Around ten masked activists gathered in front of the US Consulate in Chiang Mai province this afternoon and held signs pledging their support for human rights, democracy, and non-violence.
The consulate was presumably chosen as the location for the rally because of the US government’s criticism of the 2014 May coup and the junta’s ongoing suppression of civil rights.
The protesters wore masks with cartoon portraits of the fourteen young activists who were arrested last Friday for staging a peaceful pro-democracy demonstration in Bangkok. The activists, thirteen men and one woman, are facing up to seven years in prison for charges of sedition and violating the junta's ban on political gatherings, which was has been in place since the military seized power from an elected government thirteen months ago.
The activists are being held in prisons while they await trial in a military court.

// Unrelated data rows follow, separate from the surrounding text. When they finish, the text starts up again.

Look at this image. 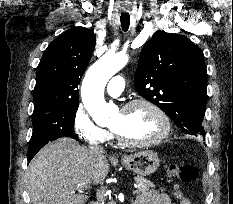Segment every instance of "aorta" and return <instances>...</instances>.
<instances>
[{
	"mask_svg": "<svg viewBox=\"0 0 233 204\" xmlns=\"http://www.w3.org/2000/svg\"><path fill=\"white\" fill-rule=\"evenodd\" d=\"M128 62L124 53L105 54L87 71L81 87L82 102L95 123L105 126L110 117L117 112V107L106 103L104 88L109 79L120 71Z\"/></svg>",
	"mask_w": 233,
	"mask_h": 204,
	"instance_id": "1",
	"label": "aorta"
}]
</instances>
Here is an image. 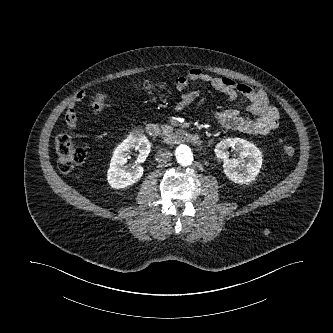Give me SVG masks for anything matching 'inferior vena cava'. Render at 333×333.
<instances>
[{"label":"inferior vena cava","mask_w":333,"mask_h":333,"mask_svg":"<svg viewBox=\"0 0 333 333\" xmlns=\"http://www.w3.org/2000/svg\"><path fill=\"white\" fill-rule=\"evenodd\" d=\"M155 157L158 163H167L171 160L172 154L168 149H160Z\"/></svg>","instance_id":"602c4592"}]
</instances>
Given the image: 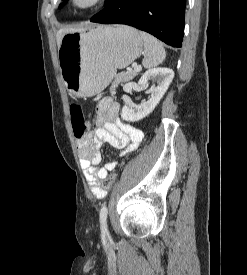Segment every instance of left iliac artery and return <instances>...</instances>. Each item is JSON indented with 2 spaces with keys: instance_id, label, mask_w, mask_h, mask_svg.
<instances>
[{
  "instance_id": "44dca946",
  "label": "left iliac artery",
  "mask_w": 247,
  "mask_h": 275,
  "mask_svg": "<svg viewBox=\"0 0 247 275\" xmlns=\"http://www.w3.org/2000/svg\"><path fill=\"white\" fill-rule=\"evenodd\" d=\"M107 214H108L107 206L103 205L100 210V224H101V230L103 234L107 233Z\"/></svg>"
}]
</instances>
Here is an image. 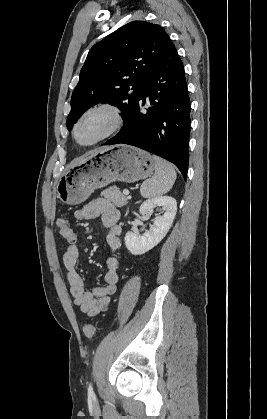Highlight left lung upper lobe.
I'll return each instance as SVG.
<instances>
[{"mask_svg": "<svg viewBox=\"0 0 267 419\" xmlns=\"http://www.w3.org/2000/svg\"><path fill=\"white\" fill-rule=\"evenodd\" d=\"M170 43L159 25L133 21L95 44L72 94L68 130L87 109L98 103L118 107L125 122L145 91V80L160 63Z\"/></svg>", "mask_w": 267, "mask_h": 419, "instance_id": "obj_1", "label": "left lung upper lobe"}]
</instances>
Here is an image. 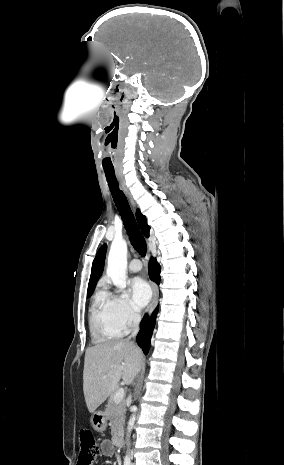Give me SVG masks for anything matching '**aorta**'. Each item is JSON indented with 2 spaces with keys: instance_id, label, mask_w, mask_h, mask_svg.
Segmentation results:
<instances>
[{
  "instance_id": "1",
  "label": "aorta",
  "mask_w": 284,
  "mask_h": 465,
  "mask_svg": "<svg viewBox=\"0 0 284 465\" xmlns=\"http://www.w3.org/2000/svg\"><path fill=\"white\" fill-rule=\"evenodd\" d=\"M127 271V243L124 239H116L112 242L109 255L107 276L111 278L113 284L119 288L126 287ZM137 407L133 406V414L128 422V432L133 429L136 420Z\"/></svg>"
}]
</instances>
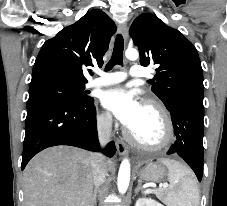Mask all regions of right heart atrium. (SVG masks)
Instances as JSON below:
<instances>
[{"mask_svg": "<svg viewBox=\"0 0 227 206\" xmlns=\"http://www.w3.org/2000/svg\"><path fill=\"white\" fill-rule=\"evenodd\" d=\"M112 118L107 112H100L97 115V125L100 129L107 130L110 128Z\"/></svg>", "mask_w": 227, "mask_h": 206, "instance_id": "obj_1", "label": "right heart atrium"}]
</instances>
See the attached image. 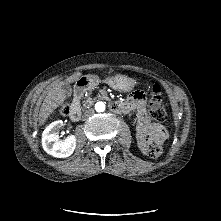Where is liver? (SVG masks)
<instances>
[{
    "label": "liver",
    "instance_id": "1",
    "mask_svg": "<svg viewBox=\"0 0 221 221\" xmlns=\"http://www.w3.org/2000/svg\"><path fill=\"white\" fill-rule=\"evenodd\" d=\"M82 77L80 72L73 74L68 77L65 81L58 82L52 86V88L48 91L46 97L43 100L39 111V124L43 125L46 120L50 117L52 113L56 111V109L64 104V101L67 98V94L63 91L62 86L64 83H72L77 81Z\"/></svg>",
    "mask_w": 221,
    "mask_h": 221
}]
</instances>
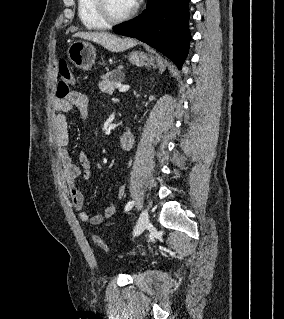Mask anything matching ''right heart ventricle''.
<instances>
[{
	"instance_id": "right-heart-ventricle-1",
	"label": "right heart ventricle",
	"mask_w": 284,
	"mask_h": 319,
	"mask_svg": "<svg viewBox=\"0 0 284 319\" xmlns=\"http://www.w3.org/2000/svg\"><path fill=\"white\" fill-rule=\"evenodd\" d=\"M78 16L87 29H103L108 23L99 15L96 0H77Z\"/></svg>"
}]
</instances>
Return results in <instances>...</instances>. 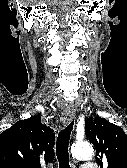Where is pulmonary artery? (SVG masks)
<instances>
[{"instance_id":"e3ab8cb5","label":"pulmonary artery","mask_w":127,"mask_h":168,"mask_svg":"<svg viewBox=\"0 0 127 168\" xmlns=\"http://www.w3.org/2000/svg\"><path fill=\"white\" fill-rule=\"evenodd\" d=\"M81 168H97V165L94 163H84L81 165Z\"/></svg>"}]
</instances>
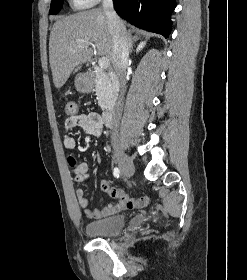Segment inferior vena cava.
Returning a JSON list of instances; mask_svg holds the SVG:
<instances>
[{"mask_svg":"<svg viewBox=\"0 0 247 280\" xmlns=\"http://www.w3.org/2000/svg\"><path fill=\"white\" fill-rule=\"evenodd\" d=\"M102 8L107 17L108 27L113 38L112 63L120 82V94L123 95L126 85V66L129 57V34L126 31L124 23L114 10L112 0H103ZM116 135L117 130L115 129L112 135V142H116Z\"/></svg>","mask_w":247,"mask_h":280,"instance_id":"obj_1","label":"inferior vena cava"}]
</instances>
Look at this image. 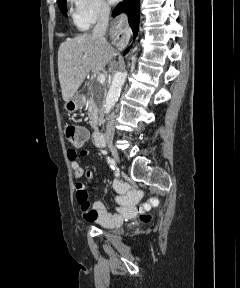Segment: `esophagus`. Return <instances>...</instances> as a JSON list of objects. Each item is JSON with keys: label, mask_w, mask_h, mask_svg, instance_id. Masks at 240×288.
Masks as SVG:
<instances>
[{"label": "esophagus", "mask_w": 240, "mask_h": 288, "mask_svg": "<svg viewBox=\"0 0 240 288\" xmlns=\"http://www.w3.org/2000/svg\"><path fill=\"white\" fill-rule=\"evenodd\" d=\"M125 22V16L122 14L120 15L113 23L112 25V37L118 39V36L121 32V27L123 23Z\"/></svg>", "instance_id": "esophagus-1"}]
</instances>
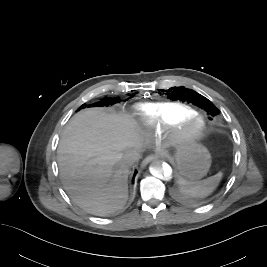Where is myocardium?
<instances>
[{
    "label": "myocardium",
    "mask_w": 267,
    "mask_h": 267,
    "mask_svg": "<svg viewBox=\"0 0 267 267\" xmlns=\"http://www.w3.org/2000/svg\"><path fill=\"white\" fill-rule=\"evenodd\" d=\"M206 128V120L199 113L187 115L165 127L171 145L194 144L204 136Z\"/></svg>",
    "instance_id": "myocardium-1"
}]
</instances>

One of the protesters in Chiang Mai today read a letter that condemned the arrests, and called upon authorities to release the fourteen activists without any conditions, Matichon reported.
"Our [decision] to come out and make this demand today is nothing more than doing a duty of friends who see their friends being bullied by injustice," the activist said. "We do not understand why the state sees the youths of this nation, who hold the principles of democracy, human rights, justice, public participation, and non-violence, as individuals who are dangerous to national security. The brutality that is happening to our friends today is so irrational that we find it hard to believe that it is a reality."

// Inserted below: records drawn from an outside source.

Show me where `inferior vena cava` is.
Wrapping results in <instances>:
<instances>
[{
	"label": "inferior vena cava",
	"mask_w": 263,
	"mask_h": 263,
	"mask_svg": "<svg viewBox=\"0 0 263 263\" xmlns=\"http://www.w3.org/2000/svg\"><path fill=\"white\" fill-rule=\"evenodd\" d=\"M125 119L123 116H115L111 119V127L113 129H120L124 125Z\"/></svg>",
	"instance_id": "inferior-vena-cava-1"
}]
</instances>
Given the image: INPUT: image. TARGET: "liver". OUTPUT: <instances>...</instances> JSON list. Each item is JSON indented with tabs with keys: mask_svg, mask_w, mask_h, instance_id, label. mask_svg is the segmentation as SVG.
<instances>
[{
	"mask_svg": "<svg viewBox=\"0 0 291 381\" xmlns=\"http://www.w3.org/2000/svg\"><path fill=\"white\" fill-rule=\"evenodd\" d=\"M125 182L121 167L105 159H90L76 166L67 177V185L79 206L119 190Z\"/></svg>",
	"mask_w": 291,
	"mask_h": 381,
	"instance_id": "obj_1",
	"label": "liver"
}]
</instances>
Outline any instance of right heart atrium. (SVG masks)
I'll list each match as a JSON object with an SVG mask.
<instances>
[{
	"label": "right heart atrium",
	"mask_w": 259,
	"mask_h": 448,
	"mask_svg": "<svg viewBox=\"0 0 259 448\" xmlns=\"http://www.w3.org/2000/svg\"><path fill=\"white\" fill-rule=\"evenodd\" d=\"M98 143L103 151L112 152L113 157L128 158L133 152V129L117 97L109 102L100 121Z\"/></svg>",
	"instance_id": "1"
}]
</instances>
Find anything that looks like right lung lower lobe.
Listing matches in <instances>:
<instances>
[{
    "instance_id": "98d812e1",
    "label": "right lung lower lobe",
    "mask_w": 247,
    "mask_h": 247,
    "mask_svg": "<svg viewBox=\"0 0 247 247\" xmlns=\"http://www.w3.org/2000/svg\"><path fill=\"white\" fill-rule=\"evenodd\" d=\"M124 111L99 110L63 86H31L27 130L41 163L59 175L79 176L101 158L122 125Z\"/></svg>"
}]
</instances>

The protesters dispersed from the consulate before soldiers arrived to inspect the scene.
According to Prachatai, several hours later police arrested three people at a cafe in Chiang Mai in connection with the protest, which took place on the same day that junta chairman Prayuth Chan-ocha arrived for a two-day visit in Chiang Mai. Security officers previously told the media that they were not expecting any political demonstrations.
The three suspects were taken to the police station for interrogation, Prachatai reported.

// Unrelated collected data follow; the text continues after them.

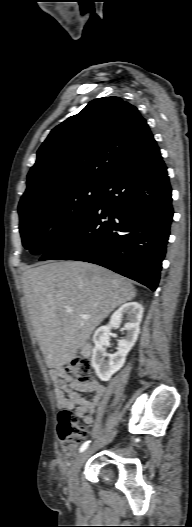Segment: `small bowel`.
<instances>
[{
  "mask_svg": "<svg viewBox=\"0 0 192 527\" xmlns=\"http://www.w3.org/2000/svg\"><path fill=\"white\" fill-rule=\"evenodd\" d=\"M51 375L60 391L58 405L61 408L74 409L76 416L82 418L85 424L92 425L96 407L105 393L104 386L96 380L81 383L73 379L61 368L52 370ZM86 392L93 394L91 400H87L82 396V393Z\"/></svg>",
  "mask_w": 192,
  "mask_h": 527,
  "instance_id": "c3829d8e",
  "label": "small bowel"
}]
</instances>
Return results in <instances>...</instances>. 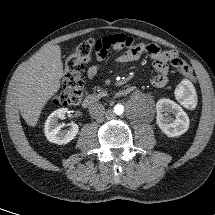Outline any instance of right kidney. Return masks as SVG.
I'll return each mask as SVG.
<instances>
[{
  "label": "right kidney",
  "mask_w": 215,
  "mask_h": 215,
  "mask_svg": "<svg viewBox=\"0 0 215 215\" xmlns=\"http://www.w3.org/2000/svg\"><path fill=\"white\" fill-rule=\"evenodd\" d=\"M68 113L67 108H60L51 113L45 122V136L47 139L55 144H67L75 138L79 131V127L75 123L69 124V128L62 130L64 124L59 122V119H63Z\"/></svg>",
  "instance_id": "ca27d5eb"
}]
</instances>
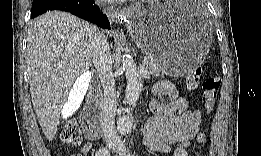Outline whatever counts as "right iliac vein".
Listing matches in <instances>:
<instances>
[{
	"mask_svg": "<svg viewBox=\"0 0 261 156\" xmlns=\"http://www.w3.org/2000/svg\"><path fill=\"white\" fill-rule=\"evenodd\" d=\"M108 147H109L110 149H115L116 144L109 142V143H108Z\"/></svg>",
	"mask_w": 261,
	"mask_h": 156,
	"instance_id": "obj_1",
	"label": "right iliac vein"
}]
</instances>
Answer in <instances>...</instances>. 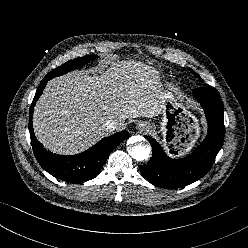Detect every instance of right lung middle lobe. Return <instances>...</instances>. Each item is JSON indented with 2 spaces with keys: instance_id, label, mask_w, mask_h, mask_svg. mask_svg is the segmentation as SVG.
I'll return each mask as SVG.
<instances>
[{
  "instance_id": "1",
  "label": "right lung middle lobe",
  "mask_w": 248,
  "mask_h": 248,
  "mask_svg": "<svg viewBox=\"0 0 248 248\" xmlns=\"http://www.w3.org/2000/svg\"><path fill=\"white\" fill-rule=\"evenodd\" d=\"M94 57H95L94 55L93 56H85V57L78 58V59H75L72 61H68V62L64 63L63 65L59 66L58 68L52 70L47 75L51 76L52 78L55 76L63 75L69 71H72L74 69L82 67L85 63L94 59Z\"/></svg>"
}]
</instances>
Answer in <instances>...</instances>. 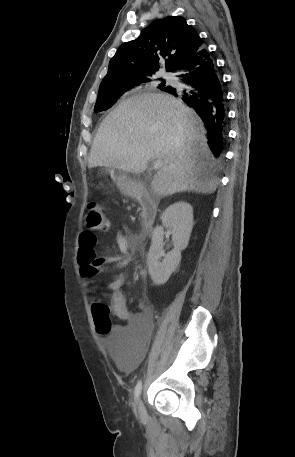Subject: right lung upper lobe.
<instances>
[{
	"label": "right lung upper lobe",
	"mask_w": 295,
	"mask_h": 457,
	"mask_svg": "<svg viewBox=\"0 0 295 457\" xmlns=\"http://www.w3.org/2000/svg\"><path fill=\"white\" fill-rule=\"evenodd\" d=\"M203 41L183 17L168 16L152 22L135 40L123 43L110 60L99 91L141 85L153 79L163 67L175 71L186 58L202 47Z\"/></svg>",
	"instance_id": "obj_1"
}]
</instances>
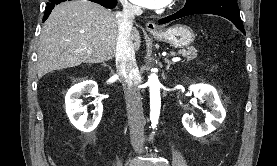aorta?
<instances>
[{
    "label": "aorta",
    "mask_w": 277,
    "mask_h": 166,
    "mask_svg": "<svg viewBox=\"0 0 277 166\" xmlns=\"http://www.w3.org/2000/svg\"><path fill=\"white\" fill-rule=\"evenodd\" d=\"M150 88V120L152 128H155L158 124L161 108L160 87L158 76L152 73L148 79Z\"/></svg>",
    "instance_id": "aorta-1"
}]
</instances>
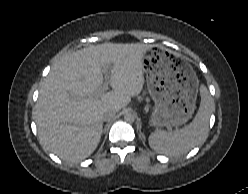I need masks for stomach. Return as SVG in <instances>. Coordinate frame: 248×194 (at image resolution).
Returning <instances> with one entry per match:
<instances>
[{
    "mask_svg": "<svg viewBox=\"0 0 248 194\" xmlns=\"http://www.w3.org/2000/svg\"><path fill=\"white\" fill-rule=\"evenodd\" d=\"M147 89L155 106L150 122L156 127L186 123L195 110L199 80L191 65L169 50L150 47L142 56Z\"/></svg>",
    "mask_w": 248,
    "mask_h": 194,
    "instance_id": "1",
    "label": "stomach"
}]
</instances>
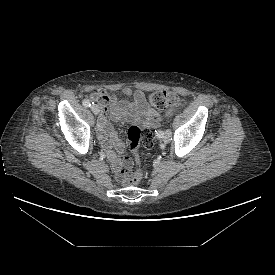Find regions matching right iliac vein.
<instances>
[{"instance_id":"right-iliac-vein-1","label":"right iliac vein","mask_w":275,"mask_h":275,"mask_svg":"<svg viewBox=\"0 0 275 275\" xmlns=\"http://www.w3.org/2000/svg\"><path fill=\"white\" fill-rule=\"evenodd\" d=\"M91 110L95 115H98L100 112L99 106L97 104H92L91 105Z\"/></svg>"}]
</instances>
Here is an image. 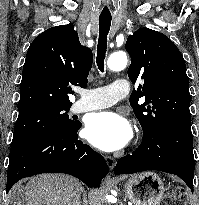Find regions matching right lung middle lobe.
Segmentation results:
<instances>
[{
    "label": "right lung middle lobe",
    "mask_w": 199,
    "mask_h": 205,
    "mask_svg": "<svg viewBox=\"0 0 199 205\" xmlns=\"http://www.w3.org/2000/svg\"><path fill=\"white\" fill-rule=\"evenodd\" d=\"M69 106L38 108L19 113L11 147L29 142L41 135L74 128L78 122L69 118Z\"/></svg>",
    "instance_id": "dd1d6c3e"
}]
</instances>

Last week, Glyn Davies, who was recently nominated to be the next American ambassador to Thailand, repeated the US’s concerns about the junta's restrictions on civil liberties in his testimony to the Senate Foreign Relations Committee.
"Since the coup, the United States has consistently underscored both publicly and privately our concerns about the disruption of Thailand’s democratic traditions and accompanying restrictions on civil liberties, including freedom of expression and peaceful assembly," Davies said according to a transcript published on the US Embassy in Bangkok's website. "We maintain that democracy can only emerge when the Thai people freely and fairly elect their own representatives and leaders. As required by law, the United States has suspended certain assistance until a democratically elected civilian government takes office. When that occurs, our bilateral relationship can return to its fullest capacity."